‘You sure this isn’t just you hiding?’ Ally didn’t want to trample his feelings, so she stepped as gently as she could. ‘I know a lot about hiding from life. This feels like we’re swapping places. I don’t like to think of you getting stuck, like I was.’
Murray put his hand on his sister’s, lifting his eyes to hers. He looked like he hadn’t slept at all.
‘I can’t face him. And I don’t want to go back to being who I was over there.’
‘Which was?’
‘I don’t know, someone’s secret boyfriend. I can’t help thinking I did as well as I did because he was showing me preferential treatment over the others. Was that why I was getting picked for projects overseas, getting promoted?’
Ally hadn’t quite figured how much her brother had got into his own head about Andreas. He’d taken a bigger hit than she’d realised, and the awful thing was, she wasn’t going to be around to help him recover now.
‘No, you got to where you were because you’re smart and capable, and you can write about…’ she checked his screen ‘…renewable energy tariffs and ecological building systems like they’re remotely interesting.’
‘Oh, they are,’ he assured her.
‘See? You got the job because you care, and because you were qualified. You were sent all over the planet because you’re a safe pair of hands.’
The last kernel of envy that had made her compare herself unfavourably to her twin all this time disappeared within her. He’d earned his achievements in the same way she was about to go out there and show the world what she was made of and earn hers too.
‘I don’t know, sis,’ he said sadly, leaning his head onto her arm.
Murray patently didn’t believe her. He’d lost his self-belief and that little spark of egotism that had propelled him through his career. Now that it was extinguished, Ally missed it, even when it had been kind of annoying before.
She tousled his hair. One thing was for sure, she’d be cautious of Andreas Favre when she was over there. In fact, she hoped she wasn’t on his team at all. How could she resist telling him exactly what she thought of him? He’d slowly crushed her brother’s self-assurance. She could see that now.
‘Somebody needs to look after Mum and Dad,’ Murray added, consoling her.
‘Be sure to hide Dad’s cut-off jorts and vest when summer comes around again, OK?’
He laughed fondly. ‘Consider them gone.’
She leaned over her brother, hugging him, the top of his head under her jaw. He hugged back.
‘OK,’ she sighed after a long moment. ‘I’d better get going.’
‘Sure you’re going to be all right?’ he said, not letting go.
Ally knew he wasn’t talking about the flight or the transfers or finding her new apartment in a strange city or even meeting the two Swiss interns she’d be flat sharing with. He was talking about leaving Jamie.
Jamie had messaged her last night from Edinburgh, saying he’d passed the physical exam and smashed the recruitment day and how he was already missing her but he knew she could do it. She was to ‘have the BEST time’.
‘He’ll be fast asleep in his old bed right now.’
‘Doesn’t seem right,’ said her brother.
Again, she knew just what he was saying. It didn’t seem right not to say a proper goodbye after all they’d been through. It didn’t seem right that they’d never see each other again, that they were clearly more than compatible and frankly made for each other, and yet they were both set on separate paths.
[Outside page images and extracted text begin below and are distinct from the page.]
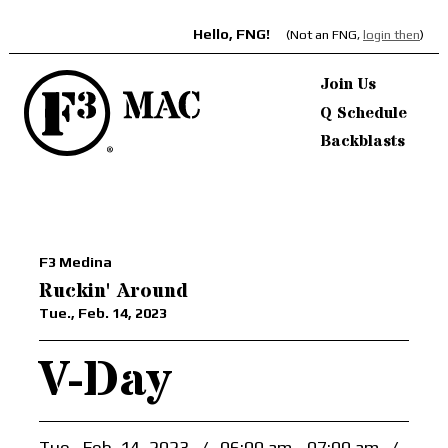
Hello, FNG!
(Not an FNG,
login then
)
Join Us
Q Schedule
Backblasts
F3 Medina
Ruckin' Around
Tue., Feb. 14, 2023
V-Day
‘It’s not right…’ said Ally.
‘…But it is OK,’ joined Murray, smiling at his sister setting him up for a Whitney joke even when she was feeling sorry for herself. ‘You’re going to make it anyway.’
Ally kissed the top of his head and released him. Reaching for her case, she felt the stretch of that invisible elastic that connected them, and not without some pain. ‘Facetime you at eight tonight?’ She was walking away.
‘Zurich time,’ he said, flashing her a glimpse of his ridiculously fancy wristwatch under his onesie sleeve.
‘Be seeing you,’ they both said at the same moment before she pulled open the door and stepped out onto the courtyard.
The door closed upon Murray, leaving him alone at the kitchen table, and he clamped his lips tight to stop himself from crying. What the hell was he doing? He was swapping one kind of loneliness, as Andreas’s secret live-in lover in the lap of luxury in Switzerland, for another. He looked around the empty kitchen, the sound of Ally’s steps retreating on the crunching gravel outside, and he tried to tell himself it would all work out somehow.